(Page-level text extractions)
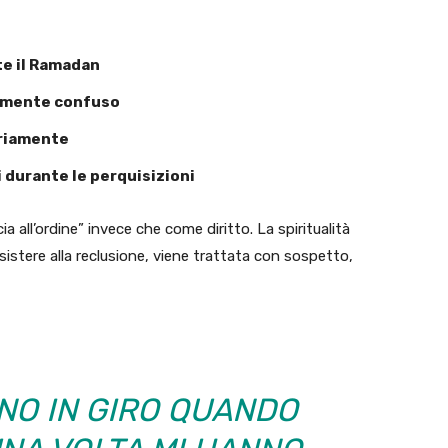
nte il Ramadan
tamente confuso
ariamente
 durante le perquisizioni
 all’ordine” invece che come diritto. La spiritualità
sistere alla reclusione, viene trattata con sospetto,
NO IN GIRO QUANDO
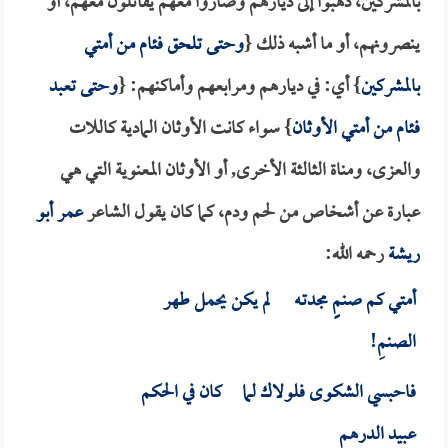
بالمشركين، ذهبوا إلى ديارهم وصاروا معهم يقاتلون معهم، أو
ينصرونهم، أو ما أشبه ذلك {
وحتى تلحق فئام من أمتي
بالمشركين
} أي: في ديارهم ومرابعهم وأماكنهم: {
وحتى تعبد
فئام من أمتي الأوثان
} سواء كانت الأوثان المادية كاللات
والعزى، ومناة الثالثة الأخرى, أو الأوثان المعنوية التي هي
عبارة عن أشخاص من لحم ودم، كما كان يقول الشاعر
عمر أبو
ريشة
رحمه الله:
أمتي كم صنمٍ مجدتـه لم يكن يحمل طهر
الصنمِ!
فاحبسي الشكوى فلولاك لما كان في الحكم
عبيد الدرهمِ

ACTIVITY |
All lines from the one that contains "والعزى، ومناة الثالثة" to the last line above must be given again exactly, with both included and nothing added.

WRITTEN ANSWER |
والعزى، ومناة الثالثة الأخرى, أو الأوثان المعنوية التي هي
عبارة عن أشخاص من لحم ودم، كما كان يقول الشاعر
عمر أبو
ريشة
رحمه الله:
أمتي كم صنمٍ مجدتـه لم يكن يحمل طهر
الصنمِ!
فاحبسي الشكوى فلولاك لما كان في الحكم
عبيد الدرهمِ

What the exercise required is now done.